» **EXERCISE OBJECTIVE**
Restate all of the data exactly.

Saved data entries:
↓

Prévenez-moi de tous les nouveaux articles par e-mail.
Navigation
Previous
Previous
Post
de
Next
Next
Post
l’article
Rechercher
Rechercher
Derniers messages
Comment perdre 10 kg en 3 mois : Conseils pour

↑

» **YOUR RESPONSE**
Prévenez-moi de tous les nouveaux articles par e-mail.
Navigation
Previous
Previous
Post
de
Next
Next
Post
l’article
Rechercher
Rechercher
Derniers messages
Comment perdre 10 kg en 3 mois : Conseils pour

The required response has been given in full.